THE PROBLEM: Only the lines from the start of the data through the line containing "decisions. Why Is Hygiene Production" should be written out, exactly as they are, with both ends included and the pictures left out.

Saved data entries:
○ ○ ○ ○ ○
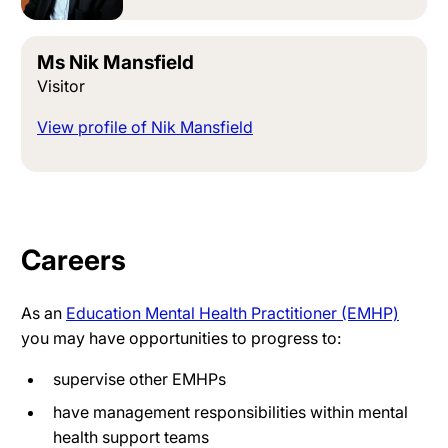
Ms Nik Mansfield
Visitor
View profile of Nik Mansfield
Careers
As an
Education Mental Health Practitioner (EMHP)
you may have opportunities to progress to:
supervise other EMHPs
have management responsibilities within mental
health support teams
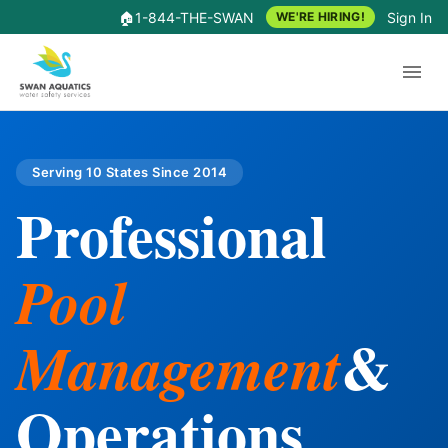
🏠
1-844-THE-SWAN
Sign In
WE'RE HIRING!
Serving 10 States Since 2014
Professional
Pool
&
Management
Operations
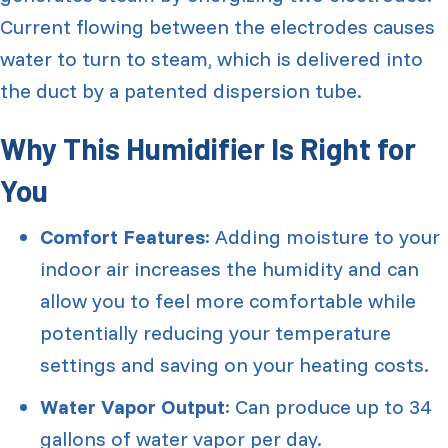
Current flowing between the electrodes causes
water to turn to steam, which is delivered into
the duct by a patented dispersion tube.
Why This Humidifier Is Right for
You
Comfort Features
: Adding moisture to your
indoor air increases the humidity and can
allow you to feel more comfortable while
potentially reducing your temperature
settings and saving on your heating costs.
Water Vapor Output
: Can produce up to 34
gallons of water vapor per day.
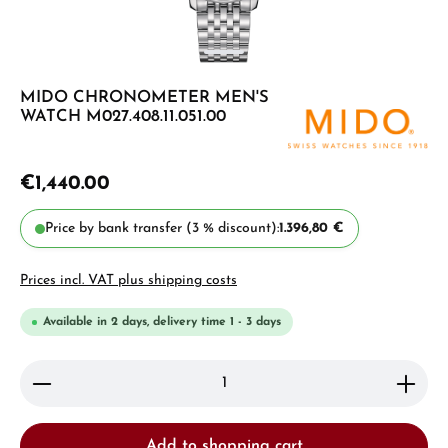
MIDO CHRONOMETER MEN'S
WATCH M027.408.11.051.00
€1,440.00
Price by bank transfer (3 % discount):
1.396,80 €
Prices incl. VAT plus shipping costs
Available in 2 days, delivery time 1 - 3 days
Product Quantity: Enter the desired amount or use 
Add to shopping cart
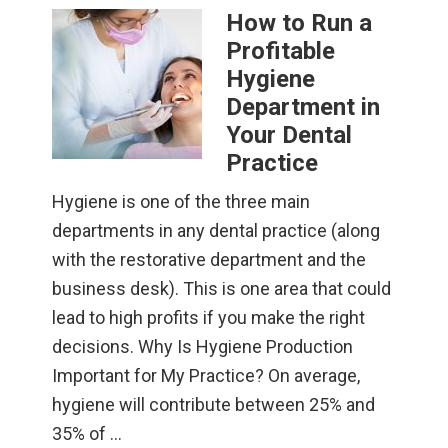
How to Run a
Profitable
Hygiene
Department in
Your Dental
Practice
Hygiene is one of the three main
departments in any dental practice (along
with the restorative department and the
business desk). This is one area that could
lead to high profits if you make the right
decisions. Why Is Hygiene Production
Important for My Practice? On average,
hygiene will contribute between 25% and
35% of …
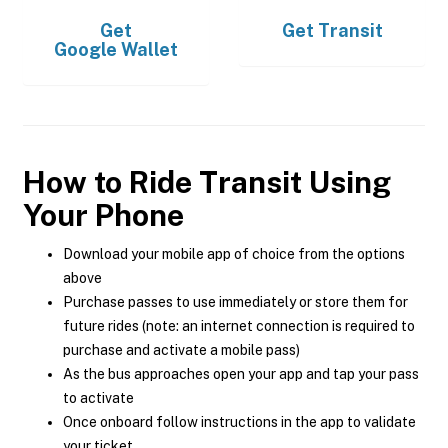
Get
Get
Transit
Google Wallet
How to Ride Transit Using
Your Phone
Download your mobile app of choice from the options
above
Purchase passes to use immediately or store them for
future rides (note: an internet connection is required to
purchase and activate a mobile pass)
As the bus approaches open your app and tap your pass
to activate
Once onboard follow instructions in the app to validate
your ticket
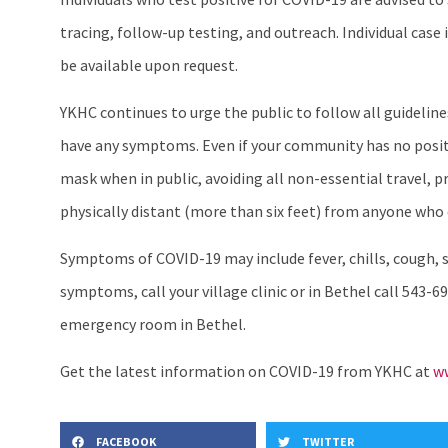
tracing, follow-up testing, and outreach. Individual ca
be available upon request.
YKHC continues to urge the public to follow all guideli
have any symptoms. Even if your community has no positi
mask when in public, avoiding all non-essential travel, 
physically distant (more than six feet) from anyone who 
Symptoms of COVID-19 may include fever, chills, cough, sh
symptoms, call your village clinic or in Bethel call 543-69
emergency room in Bethel.
Get the latest information on COVID-19 from YKHC at
ww
FACEBOOK
TWITTER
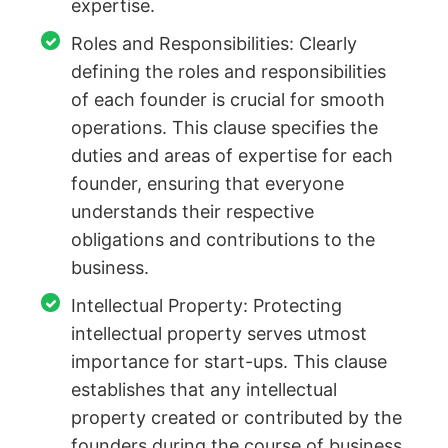
expertise.
Roles and Responsibilities: Clearly
defining the roles and responsibilities
of each founder is crucial for smooth
operations. This clause specifies the
duties and areas of expertise for each
founder, ensuring that everyone
understands their respective
obligations and contributions to the
business.
Intellectual Property: Protecting
intellectual property serves utmost
importance for start-ups. This clause
establishes that any intellectual
property created or contributed by the
founders during the course of business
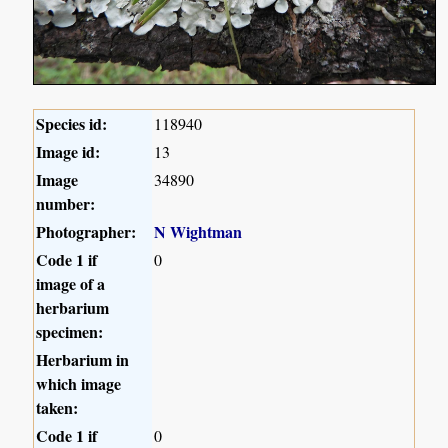
Species id:
118940
Image id:
13
Image
34890
number:
Photographer:
N Wightman
Code 1 if
0
image of a
herbarium
specimen:
Herbarium in
which image
taken:
Code 1 if
0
○ ○ ○ ○ ○
FINAL ANSWER:
Ms Nik Mansfield
Visitor
View profile of Nik Mansfield
Careers
As an
Education Mental Health Practitioner (EMHP)
you may have opportunities to progress to:
supervise other EMHPs
have management responsibilities within mental
health support teams
🏠
1-844-THE-SWAN
Sign In
WE'RE HIRING!
Serving 10 States Since 2014
Professional
Pool
&
Management
Operations
Current flowing between the electrodes causes
water to turn to steam, which is delivered into
the duct by a patented dispersion tube.
Why This Humidifier Is Right for
You
Comfort Features
: Adding moisture to your
indoor air increases the humidity and can
allow you to feel more comfortable while
potentially reducing your temperature
settings and saving on your heating costs.
Water Vapor Output
: Can produce up to 34
gallons of water vapor per day.
MIDO CHRONOMETER MEN'S
WATCH M027.408.11.051.00
€1,440.00
Price by bank transfer (3 % discount):
1.396,80 €
Prices incl. VAT plus shipping costs
Available in 2 days, delivery time 1 - 3 days
Product Quantity: Enter the desired amount or use 
Add to shopping cart
How to Run a
Profitable
Hygiene
Department in
Your Dental
Practice
Hygiene is one of the three main
departments in any dental practice (along
with the restorative department and the
business desk). This is one area that could
lead to high profits if you make the right
decisions. Why Is Hygiene Production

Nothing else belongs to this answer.